# Is this Phrag. pearcei okay?



## The Orchid Boy (Mar 28, 2013)

I my Phrag. pearcei okay? I've noticed it seems to be slow in leaf growth, but it does seem to be doing well in growing roots. It has gotten a lot of yellow leaves and I've cut them off once they got ugly. I've had it since 12/14/13 and I transferred to S/H on 1/27/13. It may have grown leaves but I just didn't notice because it has 14 growths. 2 new growths started around when I transferred to S/H but they still aren't much but little nubs. I also noticed today on one of the mature growths there is some strange coloration on the leaves. Should I be worried? I flush it once a week, always keep water in the saucer, fertilize w/ K-lite at 1/4 tsp. per gallon once a month, and I only use distilled water. It looks like hardly any of the growths have bloomed.

Leaf coloration










The plant now


----------



## gonewild (Mar 28, 2013)

More water.... Try to keep the media surface moist. Right now most pearcei in their natural habitat are completely submerged under water. They like a lot of water.


----------



## The Orchid Boy (Mar 28, 2013)

It is in S/H. Just under the surface the LECA is moist. There is just a "dry line".


----------



## NYEric (Mar 28, 2013)

wetter.


----------



## Leo Schordje (Mar 28, 2013)

Sounds like you are giving enough water. Does it stand in water, or is there a water resevoir? Still make sure to flush the water, I think they do best with a complete change of water at least once a week. Also, new roots come out right near the surface. So I would put a layer of NZ Sphagnum, maybe 1/4 to 1/2 inch thick over the aggregate. That way it stays moist to the top. New root buds will be able to reach down then without dry tips. 

If the watering is okay, think about your fertilizer. During growth spurts (often in Spring) Phrags can be heavy feeders. If it is growing fast it may need an addition dose beyond your normal schedule. do it until newer growths stay green, more frequent is better than stronger, but you can safely increase concentration up toward 100 to 120 ppm N, but I'm not sure I would go any higher, try more often if you are already using more than 75 ppm N fertilizer. Use the calculator at Ray's website. http://www.firstrays.com

If you have not repotted recently, I would consider checking the roots, there might be a problem down there slowing nutrient uptake. Early symptoms of a root problem often look like under feeding. 

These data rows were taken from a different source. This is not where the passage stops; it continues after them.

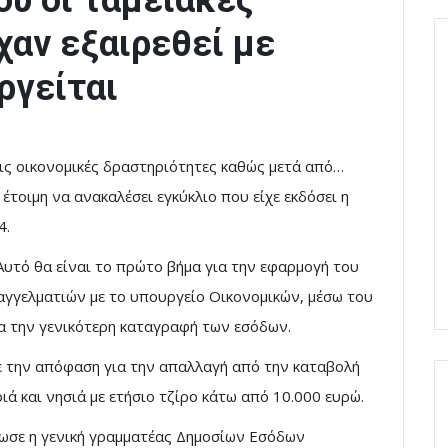
ύ οι ταμειακές
χαν εξαιρεθεί με
ργείται
τις οικονομικές δραστηριότητες καθώς μετά από…
τοιμη να ανακαλέσει εγκύκλιο που είχε εκδόσει η
4.
Αυτό θα είναι το πρώτο βήμα για την εφαρμογή του
αγγελματιών με το υπουργείο Οικονομικών, μέσω του
ια την γενικότερη καταγραφή των εσόδων.
ε την απόφαση για την απαλλαγή από την καταβολή
 και νησιά με ετήσιο τζίρο κάτω από 10.000 ευρώ.
δωσε η γενική γραμματέας Δημοσίων Εσόδων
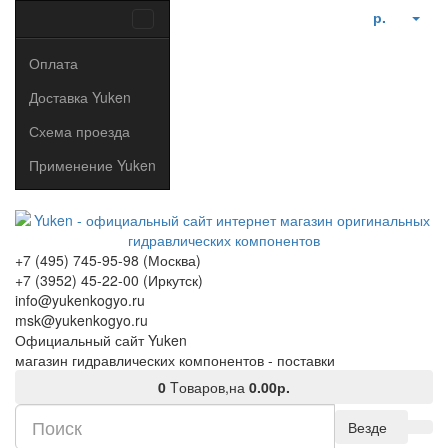
р.
Оплата
Доставка Yuken
Схема проезда
Применение Yuken
+7 (495) 745-95-98 (Москва)
+7 (3952) 45-22-00 (Иркутск)
info@yukenkogyo.ru
msk@yukenkogyo.ru
Официальный сайт Yuken
магазин гидравлических компонентов - поставки
0
Tоваров,
на
0.00р.
Везде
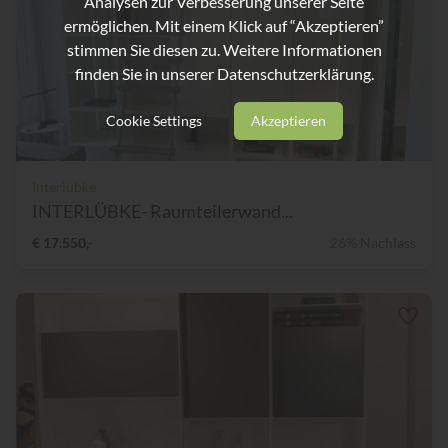
Analysen zur Verbesserung unserer Seite
ermöglichen. Mit einem Klick auf “Akzeptieren”
stimmen Sie diesen zu. Weitere Informationen
finden Sie in unserer
Datenschutzerklärung.
Cookie Settings
Akzeptieren
Interlübke
INTERLÜBKE- Raumteilerwand...
€ 17.550,-
26% Nachlass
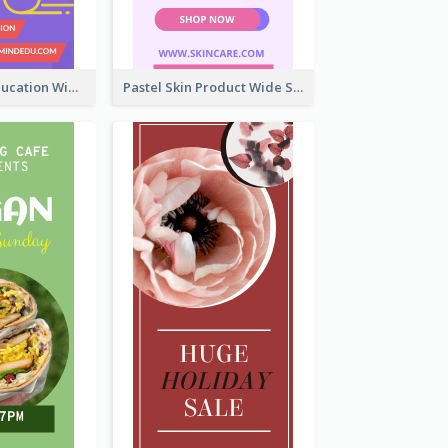
Mindfulness Education Wide Skyscraper Banner
Pastel Skin Product Wide Skyscraper Banner Design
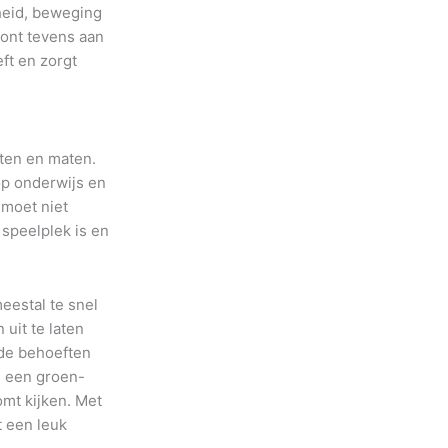
heid, beweging
oont tevens aan
eft en zorgt
rten en maten.
op onderwijs en
 moet niet
speelplek is en
eestal te snel
uit te laten
 de behoeften
n een groen-
omt kijken. Met
st een leuk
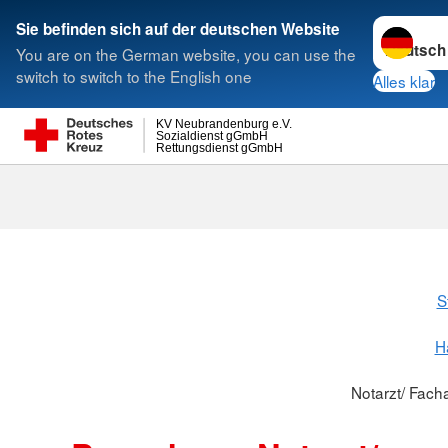
Sprache w
Sie befinden sich auf der deutschen Website
You are on the German website, you can use the
Suche
switch to switch to the English one
Alles klar
KV Neubrandenburg e.V.
Sozialdienst gGmbH
Rettungsdienst gGmbH
S
H
Notarzt/ Facha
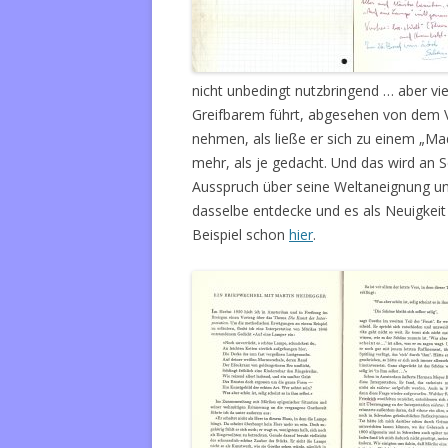
nicht unbedingt nutzbringend … aber viel
Greifbarem führt, abgesehen von dem V
nehmen, als ließe er sich zu einem „Made
mehr, als je gedacht. Und das wird an S
Ausspruch über seine Weltaneignung un
dasselbe entdecke und es als Neuigkeit
Beispiel schon
hier
.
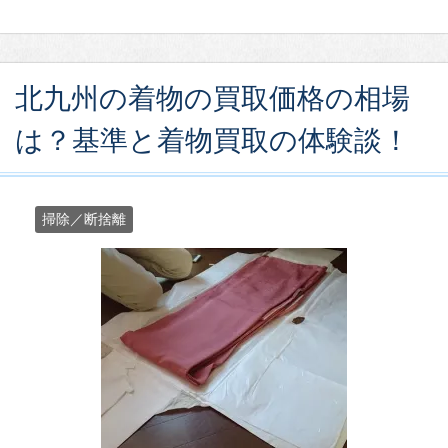
北九州の着物の買取価格の相場
は？基準と着物買取の体験談！
掃除／断捨離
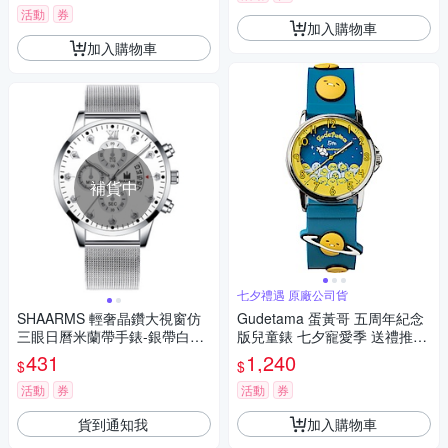
活動
券
加入購物車
加入購物車
補貨中
七夕禮遇 原廠公司貨
SHAARMS 輕奢晶鑽大視窗仿
Gudetama 蛋黃哥 五周年紀念
三眼日曆米蘭帶手錶-銀帶白面/
版兒童錶 七夕寵愛季 送禮推
42mm
薦-32mm
431
1,240
$
$
活動
券
活動
券
貨到通知我
加入購物車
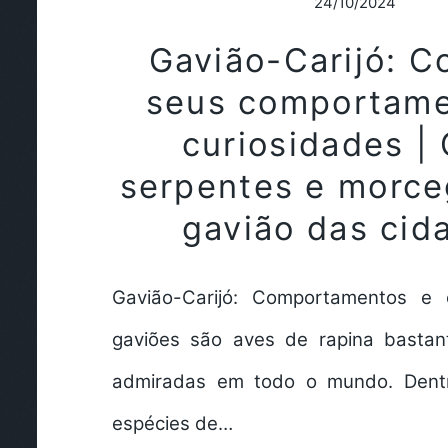
24/10/2024
Gavião-Carijó: 
seus comportame
curiosidades |
serpentes e morce
gavião das cid
Gavião-Carijó: Comportamentos e 
gaviões são aves de rapina bastan
admiradas em todo o mundo. Dentr
espécies de…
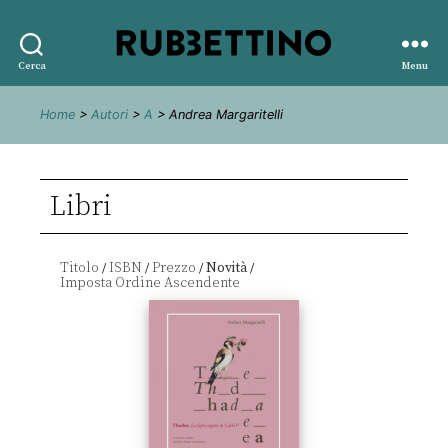
Rubbettino
Cerca
Menu
editore
Home
>
Autori
>
A
> Andrea Margaritelli
Libri
Titolo
ISBN
Prezzo
Novità
/
/
/
/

I would also check for spider mites. I can't see them, the leaf surface will 'feel dusty', but your young eyes are better. If they are present they can cause a mottled look, before they cause more severe damage. 

My thoughts. 
Overall the plant is fairly healthy, but it could be better, so you are right to be concerned.


----------



## SlipperKing (Mar 28, 2013)

You are staving the plant to a slow death. You feed once a month? How would you like it if I feed you only once a month? Do Not use DI water only on your plants. You need some kind of minerals in the feed water all the time otherwise you are leeching out minerals, salts, organics out of the plant.
I fertile every 4th time and I water minim 2X a week at or about the same concentration as you. You say S/H but is it really? Is your pot a solid pot with 2 holes drilled through the side of the pot about 1 inch or 1.5 inches up from the bottom? If not then you are not growing S/H. If its a regular pot setting on a saucer then you're not getting the benefit of S/H. Water travels the path of less resistances. In other words, the water will evaporate out of the saucer from the outside of the pot faster then it would traveling up through the pot. Hence, very wet bottom aggregates and very dry top layers.
According to Jay and believe it to be true, it doesn't matter the size of the pot in S/H culture so fine a plastic container that had potato salad, cotton candy or whatever in it and poke 2 holes in the side, close together about an inch up and use it.
You and your plant will be much happier!


----------



## Rick (Mar 28, 2013)

Can you check the pH in the sump water?

With straight RO it could be a bit low for optimal nutrient uptake. 5.5-6.5 should be good.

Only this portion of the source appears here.